PROBLEM –
Each entry that follows should be given again word for word; please leave out its pictures.

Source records
╔══
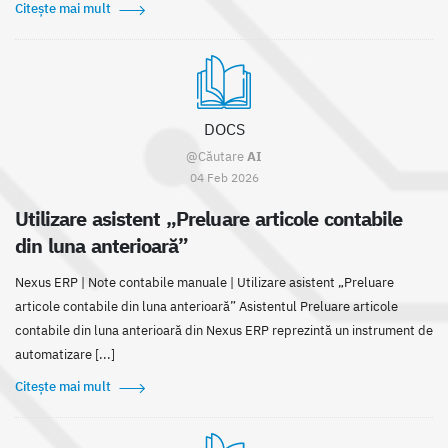
Citește mai mult
DOCS
@Căutare
AI
04 Feb 2026
Utilizare asistent „Preluare articole contabile
din luna anterioară”
Nexus ERP | Note contabile manuale | Utilizare asistent „Preluare
articole contabile din luna anterioară” Asistentul Preluare articole
contabile din luna anterioară din Nexus ERP reprezintă un instrument de
automatizare [...]
Citește mai mult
╚══
TASK SOLUTION –
Citește mai mult
DOCS
@Căutare
AI
04 Feb 2026
Utilizare asistent „Preluare articole contabile
din luna anterioară”
Nexus ERP | Note contabile manuale | Utilizare asistent „Preluare
articole contabile din luna anterioară” Asistentul Preluare articole
contabile din luna anterioară din Nexus ERP reprezintă un instrument de
automatizare [...]
Citește mai mult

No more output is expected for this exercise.